Countable lets people view summaries of upcoming legislation, contact their representatives about their opinion and track the officials’ votes. “Brigade was founded with the non-partisan mission to reinvent how Americans participate in politics. When they decided to bring their journey to a close, Matt and Brigade’s leadership team sought a mission-aligned company to acquire their technology, and a responsible place to point any members of their community who were eager to remain civically active and engaged,” says Countable CEO Bart Myers, whose tech has powered 35 million civic actions. “They approached Countable — an obvious fit for our commitment to lowering barriers to civic entry and empowering meaningful action, and we’re excited to provide a home for their technology moving forward.”

Brigade CEO Matt Mahan

Mahan admits that a potentially fatal wrong turn for Brigade was pivoting its product to “debates” in 2016. “We quickly learned that this level of openness resulted in less substantive discussion, more personal attacks and fewer participants willing to add their voices: the opposite of our goals. By removing too many barriers, debates empowered the loudest and most aggressive voices in the room,” he tells me. The startup course-corrected to focus on making real political impact with petitions and tools for contacting representatives.
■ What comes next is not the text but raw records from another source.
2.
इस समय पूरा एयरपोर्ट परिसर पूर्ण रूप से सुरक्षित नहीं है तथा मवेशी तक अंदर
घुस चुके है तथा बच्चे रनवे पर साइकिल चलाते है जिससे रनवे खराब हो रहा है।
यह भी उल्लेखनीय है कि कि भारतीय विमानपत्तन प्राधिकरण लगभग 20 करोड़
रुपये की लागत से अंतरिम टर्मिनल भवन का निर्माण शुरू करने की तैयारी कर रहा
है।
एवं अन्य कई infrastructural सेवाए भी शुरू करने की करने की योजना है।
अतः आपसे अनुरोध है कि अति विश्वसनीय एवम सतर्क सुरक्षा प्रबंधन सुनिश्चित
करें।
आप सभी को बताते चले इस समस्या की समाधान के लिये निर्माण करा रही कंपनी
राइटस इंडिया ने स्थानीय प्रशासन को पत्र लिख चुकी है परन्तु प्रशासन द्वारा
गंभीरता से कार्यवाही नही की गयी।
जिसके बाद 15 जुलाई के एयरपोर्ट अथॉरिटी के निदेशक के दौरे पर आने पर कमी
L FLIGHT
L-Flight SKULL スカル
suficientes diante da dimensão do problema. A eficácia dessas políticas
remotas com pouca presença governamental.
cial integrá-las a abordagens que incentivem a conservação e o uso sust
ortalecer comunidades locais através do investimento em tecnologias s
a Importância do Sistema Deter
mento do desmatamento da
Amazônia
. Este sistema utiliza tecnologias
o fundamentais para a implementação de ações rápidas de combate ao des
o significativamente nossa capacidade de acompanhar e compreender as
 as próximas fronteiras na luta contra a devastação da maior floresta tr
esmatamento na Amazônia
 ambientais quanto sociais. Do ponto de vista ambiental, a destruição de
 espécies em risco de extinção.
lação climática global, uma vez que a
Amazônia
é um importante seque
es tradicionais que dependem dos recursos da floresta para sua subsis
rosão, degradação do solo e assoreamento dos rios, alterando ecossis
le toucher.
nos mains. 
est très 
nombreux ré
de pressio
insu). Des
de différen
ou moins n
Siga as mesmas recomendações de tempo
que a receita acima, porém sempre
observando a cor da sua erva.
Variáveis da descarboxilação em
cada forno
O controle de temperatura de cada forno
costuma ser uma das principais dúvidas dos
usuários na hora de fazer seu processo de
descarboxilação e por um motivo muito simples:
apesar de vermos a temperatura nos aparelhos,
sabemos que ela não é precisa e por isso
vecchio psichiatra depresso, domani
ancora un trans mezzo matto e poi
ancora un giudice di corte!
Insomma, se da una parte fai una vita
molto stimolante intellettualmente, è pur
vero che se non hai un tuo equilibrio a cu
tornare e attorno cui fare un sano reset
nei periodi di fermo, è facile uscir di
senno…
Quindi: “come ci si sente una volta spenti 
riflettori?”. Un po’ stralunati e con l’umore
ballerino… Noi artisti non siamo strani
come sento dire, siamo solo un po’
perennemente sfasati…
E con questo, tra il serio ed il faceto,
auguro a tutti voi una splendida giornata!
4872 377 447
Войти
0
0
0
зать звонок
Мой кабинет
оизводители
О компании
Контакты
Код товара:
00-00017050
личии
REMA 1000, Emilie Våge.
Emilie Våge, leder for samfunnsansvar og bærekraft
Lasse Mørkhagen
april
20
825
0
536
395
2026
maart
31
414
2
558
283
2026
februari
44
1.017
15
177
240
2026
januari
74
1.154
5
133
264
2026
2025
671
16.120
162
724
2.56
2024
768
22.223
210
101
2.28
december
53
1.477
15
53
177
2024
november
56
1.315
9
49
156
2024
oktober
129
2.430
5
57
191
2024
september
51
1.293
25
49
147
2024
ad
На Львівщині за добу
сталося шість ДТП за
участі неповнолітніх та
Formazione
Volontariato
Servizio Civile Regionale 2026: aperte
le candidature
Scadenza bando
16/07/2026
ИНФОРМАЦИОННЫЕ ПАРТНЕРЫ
By 2018, Mahan realized that “after two election cycles Brigade had not achieved the user scale we know is required to fundamentally transform our politics . . . For a company set up to be a civic moonshot, this was simply not good enough.” Parker’s team did not provide TechCrunch a statement or commentary on Brigade’s decline. The startup’s San Francisco-based engineering team was too pricey for civic tech companies to afford, but those that could pay the steep price didn’t need Brigade’s IP. So after approaching a half-dozen potential acquirers, Mahan split the company, selling the team to Pinterest and the tech to Countable. The cash and stock deal will make Brigade investors shareholders in Countable, and Mahan is taking an advisory role.
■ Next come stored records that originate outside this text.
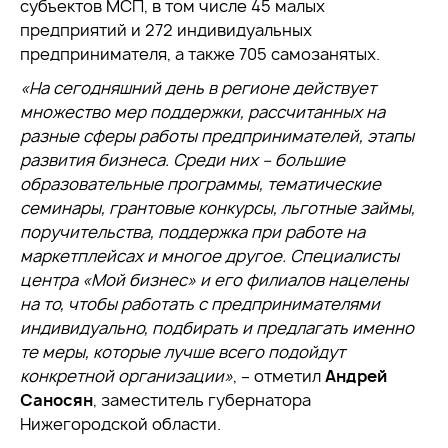
субъектов МСП, в том числе 45 малых
предприятий и 272 индивидуальных
предпринимателя, а также 705 самозанятых.
«На сегодняшний день в регионе действует
множество мер поддержки, рассчитанных на
разные сферы работы предпринимателей, этапы
развития бизнеса. Среди них – большие
образовательные программы, тематические
семинары, грантовые конкурсы, льготные займы,
поручительства, поддержка при работе на
маркетплейсах и многое другое. Специалисты
центра «Мой бизнес» и его филиалов нацелены
на то, чтобы работать с предпринимателями
индивидуально, подбирать и предлагать именно
те меры, которые лучше всего подойдут
конкретной организации»
, – отметил
Андрей
Саносян
, заместитель губернатора
Нижегородской области.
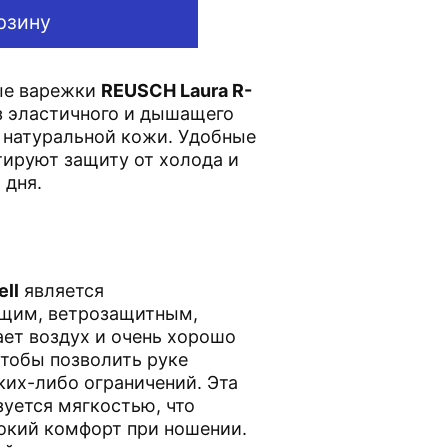
рзину
ые варежки
REUSCH Laura R-
 эластичного и дышащего
и натуральной кожи. Удобные
тируют защиту от холода и
о дня.
ell
является
щим, ветрозащитным,
ет воздух и очень хорошо
чтобы позволить руке
аких-либо ограничений. Эта
зуется мягкостью, что
окий комфорт при ношении.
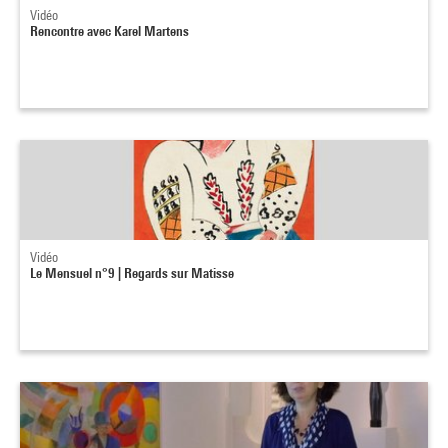
Vidéo
Rencontre avec Karel Martens
Vidéo
Le Mensuel n°9 | Regards sur Matisse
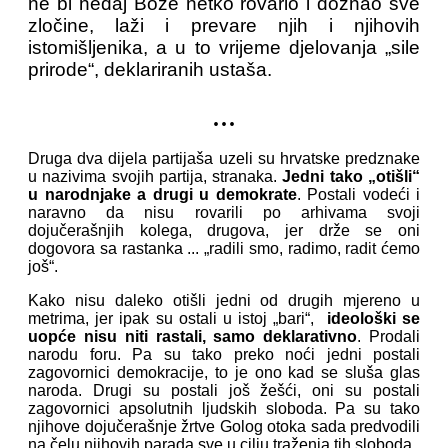
ne bi nedaj Bože netko rovario i doznao sve
zločine, laži i prevare njih i njihovih
istomišljenika, a u to vrijeme djelovanja „sile
prirode“, deklariranih ustaša.
...
Druga dva dijela partijaša uzeli su hrvatske predznake
u nazivima svojih partija, stranaka.
Jedni tako „otišli“
u narodnjake a drugi u demokrate
. Postali vodeći i
naravno da nisu rovarili po arhivama svoji
dojučerašnjih kolega, drugova, jer drže se oni
dogovora sa rastanka ... „radili smo, radimo, radit ćemo
još“.
Kako nisu daleko otišli jedni od drugih mjereno u
metrima, jer ipak su ostali u istoj „bari“,
ideološki se
uopće nisu niti rastali, samo deklarativno
. Prodali
narodu foru. Pa su tako preko noći jedni postali
zagovornici demokracije, to je ono kad se sluša glas
naroda. Drugi su postali još žešći, oni su postali
zagovornici apsolutnih ljudskih sloboda. Pa su tako
njihove dojučerašnje žrtve Golog otoka sada predvodili
na čelu njihovih parada sve u cilju traženja tih sloboda.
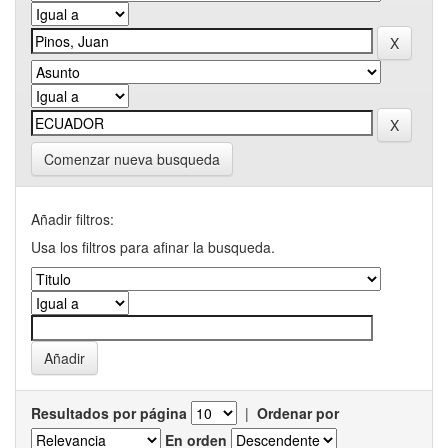
Comenzar nueva busqueda
Añadir filtros:
Usa los filtros para afinar la busqueda.
Resultados por página
|
Ordenar por
En orden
To further their contribution to the democracy innovation community, Countable agreed to let Brigade open-source its voter matching software before the sale. This allows apps to tie a user to their official voting record to offer personalized features, like reminders of upcoming elections, petitions for local issues and ways to contact their elected officials. Seth Flaxman, the CEO of civic tech software developer Democracy Works, which built TurboVote, says, “This is extremely difficult technology to build and can help TurboVote determine which of our 6 million users needs more help registering to vote. They are passing the baton, making it possible for nonprofits like ours to build off their progress.”

Countable

But there was one more loose end to tie up. Causes sucked in a ton of Facebook user data in the early days of the platform before restrictions were put in place (too late to stop Cambridge Analytica). So Mahan tells me, “Brigade proactively reached out to Facebook and worked with them and a third-party consultant to conduct a comprehensive review to identify and delete user data that was not essential for providing the existing app experience. In all, we deleted billions of rows of data that ethically we felt should not be transferred.”

As one of the most well-funded civic tech startups, Brigade’s breakup could cast a shadow on the space that includes MoveOn and Change.org. Consumer-focused apps for improving democracy are tough to monetize. It may fall to more sustainable democracy-focused startups like grassroots mass-texting app Hustle or nonprofits like Avaaz to arm the public with the equipment and knowledge necessary to participate in the political process. Given the deep polarization and animosity between nations’ political parties around the world, we need all the tools to amplify truth and civility we can get.